_Exercise:_ Starting at the top line, print the entries below exactly as they are and skip every picture.

_Supplied material:_
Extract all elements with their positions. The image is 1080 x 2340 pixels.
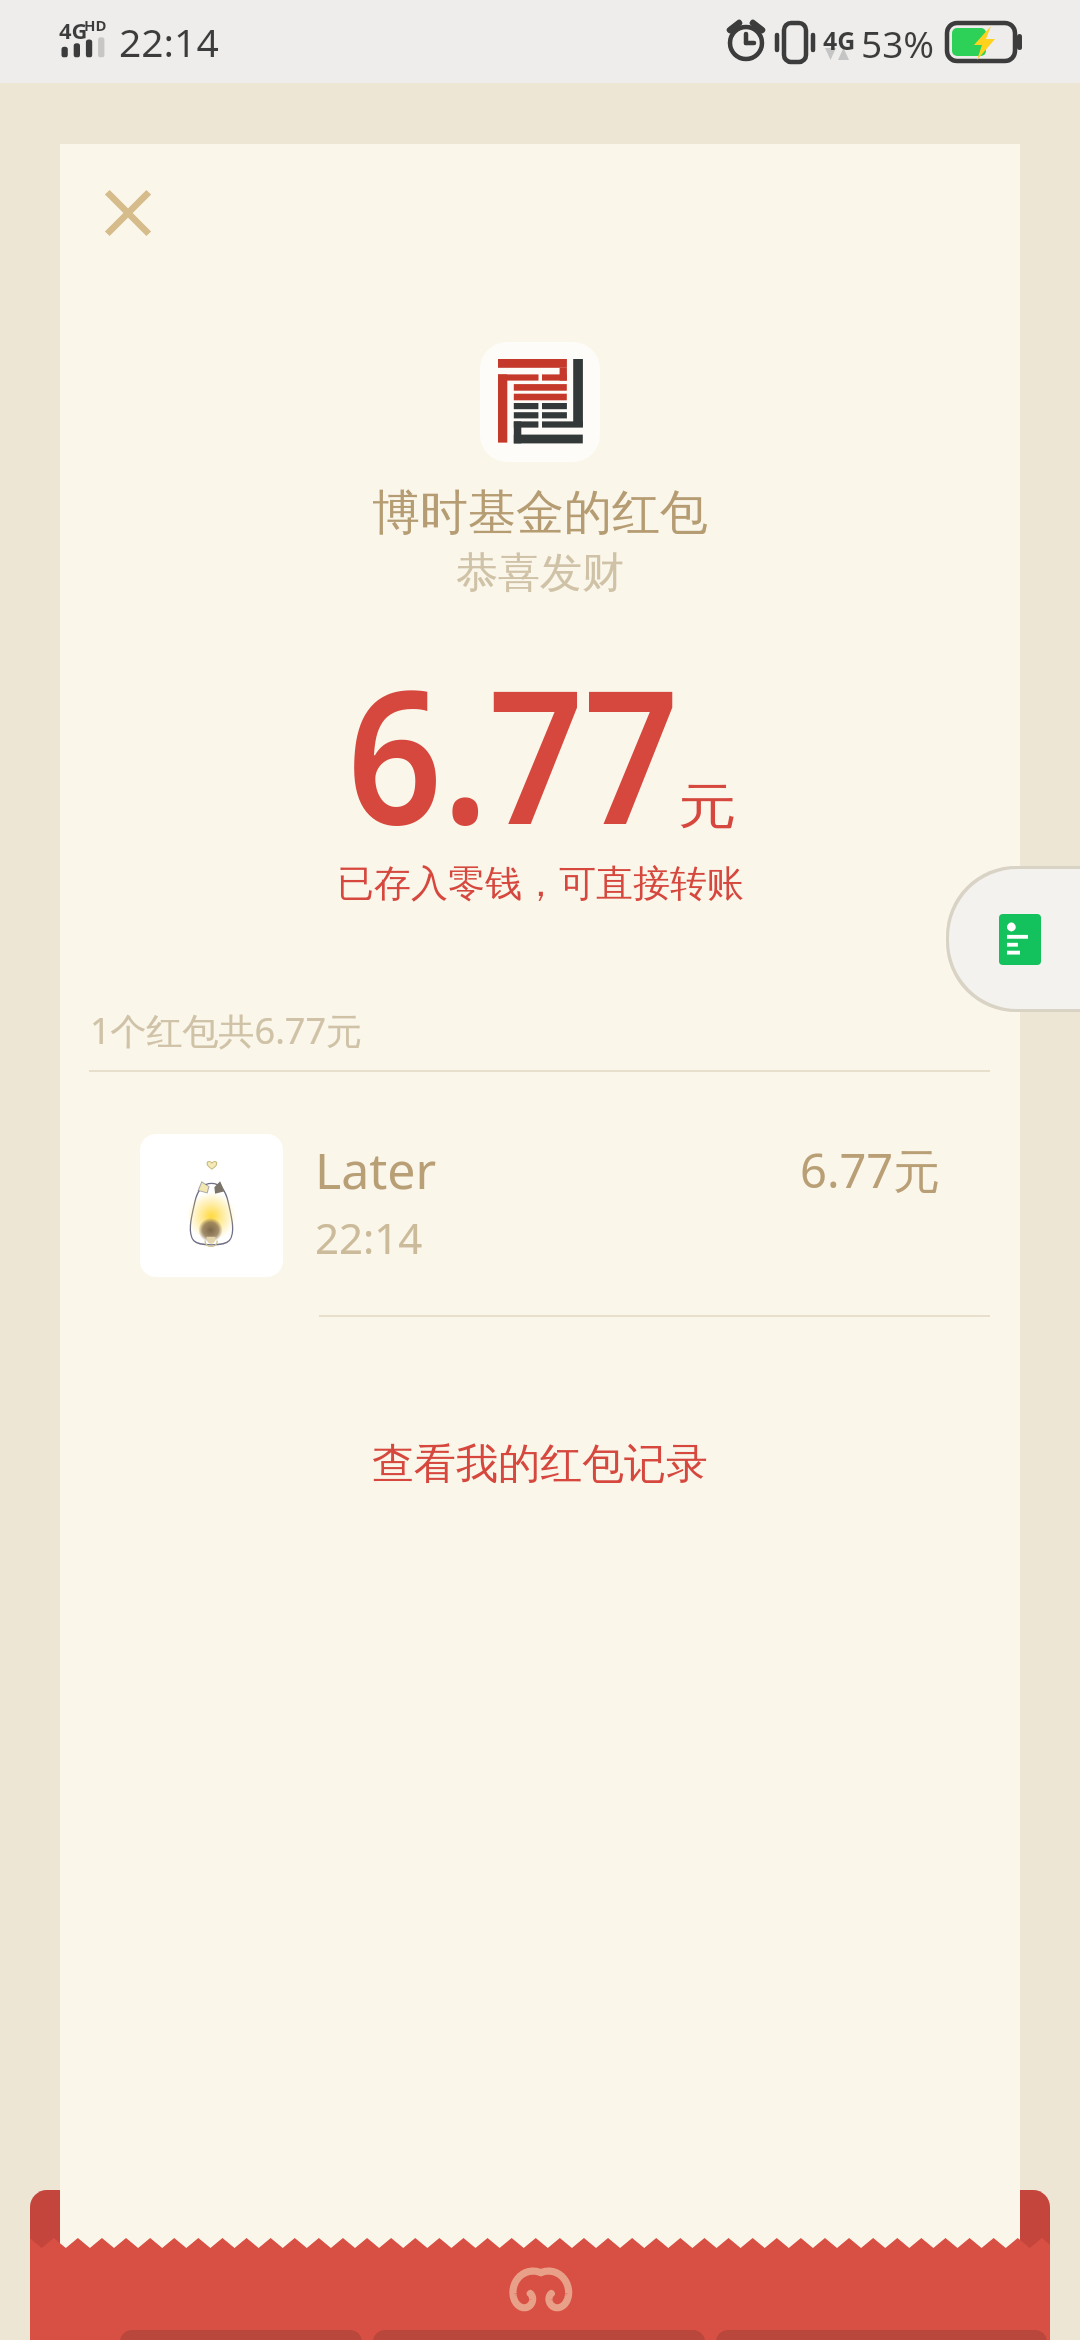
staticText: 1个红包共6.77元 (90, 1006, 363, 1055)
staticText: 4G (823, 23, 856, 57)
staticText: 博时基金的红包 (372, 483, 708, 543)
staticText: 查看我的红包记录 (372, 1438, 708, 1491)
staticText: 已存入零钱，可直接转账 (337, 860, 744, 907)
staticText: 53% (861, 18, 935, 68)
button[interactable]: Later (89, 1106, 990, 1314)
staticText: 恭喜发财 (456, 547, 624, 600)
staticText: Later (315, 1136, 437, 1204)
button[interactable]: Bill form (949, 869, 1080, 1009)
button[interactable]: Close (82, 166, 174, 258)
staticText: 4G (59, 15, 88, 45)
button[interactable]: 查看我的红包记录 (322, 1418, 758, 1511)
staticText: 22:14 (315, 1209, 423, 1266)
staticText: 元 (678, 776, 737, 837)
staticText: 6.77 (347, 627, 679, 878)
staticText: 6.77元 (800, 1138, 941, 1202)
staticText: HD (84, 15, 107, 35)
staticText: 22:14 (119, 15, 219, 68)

_Answer section:_
Extract all elements with their positions. The image is 1080 x 2340 pixels.
staticText: 1个红包共6.77元 (90, 1006, 363, 1055)
staticText: 4G (823, 23, 856, 57)
staticText: 博时基金的红包 (372, 483, 708, 543)
staticText: 查看我的红包记录 (372, 1438, 708, 1491)
staticText: 已存入零钱，可直接转账 (337, 860, 744, 907)
staticText: 53% (861, 18, 935, 68)
button[interactable]: Later (89, 1106, 990, 1314)
staticText: 恭喜发财 (456, 547, 624, 600)
staticText: Later (315, 1136, 437, 1204)
button[interactable]: Bill form (949, 869, 1080, 1009)
button[interactable]: Close (82, 166, 174, 258)
staticText: 4G (59, 15, 88, 45)
button[interactable]: 查看我的红包记录 (322, 1418, 758, 1511)
staticText: 22:14 (315, 1209, 423, 1266)
staticText: 元 (678, 776, 737, 837)
staticText: 6.77 (347, 627, 679, 878)
staticText: 6.77元 (800, 1138, 941, 1202)
staticText: HD (84, 15, 107, 35)
staticText: 22:14 (119, 15, 219, 68)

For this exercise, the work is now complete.